Although the value proposition of Surface is articulated it’s hardly memorable other than the use of the Siri-personality against itself in the execution of listing off data points in the tried-and-true compare-contrast script. Perhaps it works because this is what consumers have come to expect from Microsoft in ways that don’t allow them to relate to the more emotional campaigns like the original Surface commercials with the hip music and modern dancing or the older “I am a PC” commercials. It isn’t that Microsoft hasn’t created visually stimulating, emotionally inspiring advertising, it’s that when they do it never quite impacts consumers in the same way the more direct, ‘this is our product’ concept has.
What’s interesting is the dynamic this juxtaposition creates both for Microsoft and for Apple. Microsoft reenforces the Apple brand by poking fun at it’s cosmetics, the very thing most people claim to enjoy about the products.
In a similar way, back in the day, the strength of Microsoft’s features (even the clunky ones) was turned into a weakness when placed against the visual elements of Apple. It’s not a new concept. Auto manufacturers have been degrading one another’s products for ages. So have fast food and carbonated beverages. Politicians have mastered it.
You don’t always gain market share or moreover mind share on your own strengths alone. It’s your competitors weaknesses that provide you the foothold. And, sometimes the best places to attack are the ones that superficially appear to be competitor strengths thus chipping away at the positive perception while instilling your own value proposition in its place.

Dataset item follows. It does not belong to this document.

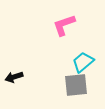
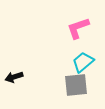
pink L-shape: moved 14 px right, 3 px down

Will this technique work for Microsoft in the tablet space?
The answer to that question remains to be seen. The grander problem isn’t in consumer perception of the core product itself. There’s no question Surface is alone in it’s feature set with no direct competition but filling a huge void for consumer’s expressed needs. It has the ability to transcend itself into adjacent markets easily and perform as well, if not better, than some of the entrenched products.
It lacks something beyond Microsoft’s immediate control and something no amount of consumer commercials will overcome in the short run. Apps. The add-on personalization of the app market allows Apple, Google and Amazon to thrive in their offerings while it’s sunk the likes of Research in Motion and to a degree HP/Palm and others.
Until Microsoft can entice enough developers to the platform with the possibility of revenue potentials in line with iOS and to a lesser degree the distribution diversity of Android it’s going to be an uphill battle. So, when Siri inquires at the end of the Surface commercial, “do you still think I’m pretty?” the honest answer is, “No, but you come with enough fashion accessories I can eventually make you look good enough.” And, that’s all Apple needs for now to maintain itself, good enough and a lot of good add-ons in the form of apps to keep consumers buying which continues to lure developers, thus perpetuating the situation.
Mr. PC might have gotten a new wardrobe, hairclub for men and a gym membership, but he’s still dorky and a little antisocial, unfortunately.